Task to carry out: Search the material below for lines containing the string "media", and copy every one you find.

(Data listing Opens)

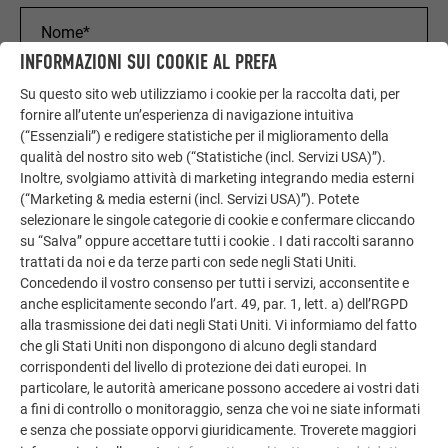
INFORMAZIONI SUI COOKIE AL PREFA
Su questo sito web utilizziamo i cookie per la raccolta dati, per
fornire all’utente un’esperienza di navigazione intuitiva
(“Essenziali”) e redigere statistiche per il miglioramento della
qualità del nostro sito web (“Statistiche (incl. Servizi USA)”).
Inoltre, svolgiamo attività di marketing integrando media esterni
(“Marketing & media esterni (incl. Servizi USA)”). Potete
selezionare le singole categorie di cookie e confermare cliccando
su “Salva” oppure accettare tutti i cookie . I dati raccolti saranno
trattati da noi e da terze parti con sede negli Stati Uniti.
Concedendo il vostro consenso per tutti i servizi, acconsentite e
anche esplicitamente secondo l’art. 49, par. 1, lett. a) dell’RGPD
alla trasmissione dei dati negli Stati Uniti. Vi informiamo del fatto
che gli Stati Uniti non dispongono di alcuno degli standard
corrispondenti del livello di protezione dei dati europei. In
particolare, le autorità americane possono accedere ai vostri dati
a fini di controllo o monitoraggio, senza che voi ne siate informati
e senza che possiate opporvi giuridicamente. Troverete maggiori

(Data listing Closes)

Result:
Inoltre, svolgiamo attività di marketing integrando media esterni
(“Marketing & media esterni (incl. Servizi USA)”). Potete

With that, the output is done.